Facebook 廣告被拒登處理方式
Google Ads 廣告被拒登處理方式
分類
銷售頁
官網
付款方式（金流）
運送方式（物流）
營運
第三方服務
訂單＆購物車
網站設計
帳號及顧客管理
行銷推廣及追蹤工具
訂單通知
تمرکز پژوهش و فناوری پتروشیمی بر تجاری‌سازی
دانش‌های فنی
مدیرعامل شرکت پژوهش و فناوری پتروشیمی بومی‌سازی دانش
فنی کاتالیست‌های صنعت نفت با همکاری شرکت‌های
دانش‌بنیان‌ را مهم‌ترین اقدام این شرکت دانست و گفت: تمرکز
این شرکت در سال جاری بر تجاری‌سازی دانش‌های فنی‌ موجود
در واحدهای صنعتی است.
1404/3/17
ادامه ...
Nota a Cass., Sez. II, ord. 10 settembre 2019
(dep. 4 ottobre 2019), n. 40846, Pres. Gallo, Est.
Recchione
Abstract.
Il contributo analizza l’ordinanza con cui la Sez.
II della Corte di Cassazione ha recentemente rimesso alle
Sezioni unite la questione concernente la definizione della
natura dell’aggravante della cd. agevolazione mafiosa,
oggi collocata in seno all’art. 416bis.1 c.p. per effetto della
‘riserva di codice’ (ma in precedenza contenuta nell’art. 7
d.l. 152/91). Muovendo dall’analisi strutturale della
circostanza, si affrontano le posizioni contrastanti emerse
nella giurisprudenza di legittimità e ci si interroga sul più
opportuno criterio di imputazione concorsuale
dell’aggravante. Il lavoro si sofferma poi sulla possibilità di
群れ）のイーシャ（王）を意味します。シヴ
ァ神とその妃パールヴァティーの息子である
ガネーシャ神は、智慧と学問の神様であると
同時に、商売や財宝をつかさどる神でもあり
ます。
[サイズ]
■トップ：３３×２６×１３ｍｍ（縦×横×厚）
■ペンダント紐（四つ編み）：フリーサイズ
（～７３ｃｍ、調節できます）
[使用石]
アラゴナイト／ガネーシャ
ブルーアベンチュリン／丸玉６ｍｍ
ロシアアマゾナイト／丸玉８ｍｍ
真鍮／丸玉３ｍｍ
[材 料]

■ Work order:
Please give the material above once more, unchanged.

■ Reply to the task:
Facebook 廣告被拒登處理方式
Google Ads 廣告被拒登處理方式
分類
銷售頁
官網
付款方式（金流）
運送方式（物流）
營運
第三方服務
訂單＆購物車
網站設計
帳號及顧客管理
行銷推廣及追蹤工具
訂單通知
تمرکز پژوهش و فناوری پتروشیمی بر تجاری‌سازی
دانش‌های فنی
مدیرعامل شرکت پژوهش و فناوری پتروشیمی بومی‌سازی دانش
فنی کاتالیست‌های صنعت نفت با همکاری شرکت‌های
دانش‌بنیان‌ را مهم‌ترین اقدام این شرکت دانست و گفت: تمرکز
این شرکت در سال جاری بر تجاری‌سازی دانش‌های فنی‌ موجود
در واحدهای صنعتی است.
1404/3/17
ادامه ...
Nota a Cass., Sez. II, ord. 10 settembre 2019
(dep. 4 ottobre 2019), n. 40846, Pres. Gallo, Est.
Recchione
Abstract.
Il contributo analizza l’ordinanza con cui la Sez.
II della Corte di Cassazione ha recentemente rimesso alle
Sezioni unite la questione concernente la definizione della
natura dell’aggravante della cd. agevolazione mafiosa,
oggi collocata in seno all’art. 416bis.1 c.p. per effetto della
‘riserva di codice’ (ma in precedenza contenuta nell’art. 7
d.l. 152/91). Muovendo dall’analisi strutturale della
circostanza, si affrontano le posizioni contrastanti emerse
nella giurisprudenza di legittimità e ci si interroga sul più
opportuno criterio di imputazione concorsuale
dell’aggravante. Il lavoro si sofferma poi sulla possibilità di
群れ）のイーシャ（王）を意味します。シヴ
ァ神とその妃パールヴァティーの息子である
ガネーシャ神は、智慧と学問の神様であると
同時に、商売や財宝をつかさどる神でもあり
ます。
[サイズ]
■トップ：３３×２６×１３ｍｍ（縦×横×厚）
■ペンダント紐（四つ編み）：フリーサイズ
（～７３ｃｍ、調節できます）
[使用石]
アラゴナイト／ガネーシャ
ブルーアベンチュリン／丸玉６ｍｍ
ロシアアマゾナイト／丸玉８ｍｍ
真鍮／丸玉３ｍｍ
[材 料]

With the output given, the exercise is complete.